Directions for this task.
If a line of the data below holds the string "erfaring", copy it.

Dataset entries.
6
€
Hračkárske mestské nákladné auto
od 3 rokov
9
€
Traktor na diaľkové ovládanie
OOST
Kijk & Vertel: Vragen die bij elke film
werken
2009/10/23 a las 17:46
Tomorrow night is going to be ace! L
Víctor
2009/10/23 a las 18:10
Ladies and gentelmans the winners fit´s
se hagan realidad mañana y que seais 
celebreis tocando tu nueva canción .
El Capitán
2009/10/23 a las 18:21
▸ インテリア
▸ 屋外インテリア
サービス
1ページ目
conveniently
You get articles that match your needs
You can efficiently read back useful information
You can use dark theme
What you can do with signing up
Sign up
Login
* * *
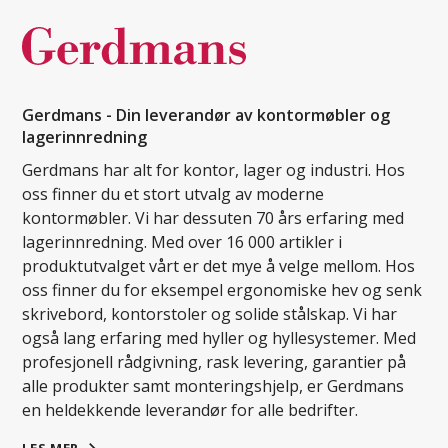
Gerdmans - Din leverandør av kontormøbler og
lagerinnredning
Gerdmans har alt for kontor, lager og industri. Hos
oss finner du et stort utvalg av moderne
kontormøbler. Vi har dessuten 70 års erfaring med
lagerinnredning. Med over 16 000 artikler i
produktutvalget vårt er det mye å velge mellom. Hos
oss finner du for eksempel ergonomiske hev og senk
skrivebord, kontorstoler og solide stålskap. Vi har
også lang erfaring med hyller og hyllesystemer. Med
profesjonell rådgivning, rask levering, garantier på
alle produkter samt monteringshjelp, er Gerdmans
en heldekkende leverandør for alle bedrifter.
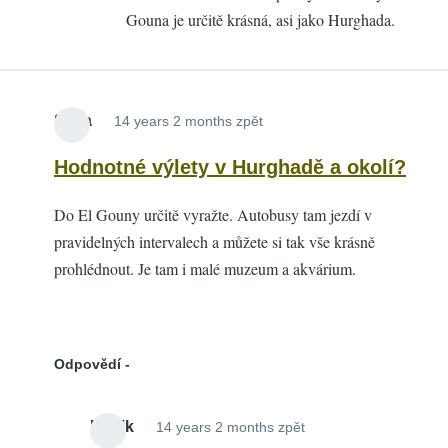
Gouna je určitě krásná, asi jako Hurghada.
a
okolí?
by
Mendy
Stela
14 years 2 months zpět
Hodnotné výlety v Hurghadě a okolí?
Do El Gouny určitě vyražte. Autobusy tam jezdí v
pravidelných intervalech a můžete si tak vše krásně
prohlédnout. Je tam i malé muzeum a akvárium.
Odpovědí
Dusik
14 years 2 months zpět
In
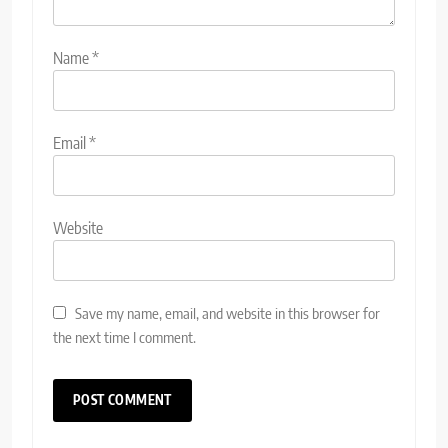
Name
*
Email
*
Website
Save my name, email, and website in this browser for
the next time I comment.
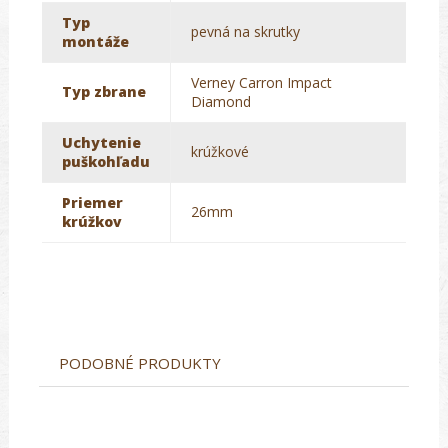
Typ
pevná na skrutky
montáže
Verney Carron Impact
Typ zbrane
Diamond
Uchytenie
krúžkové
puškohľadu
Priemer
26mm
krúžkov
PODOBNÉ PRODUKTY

Answer to this exercise.
kontormøbler. Vi har dessuten 70 års erfaring med
også lang erfaring med hyller og hyllesystemer. Med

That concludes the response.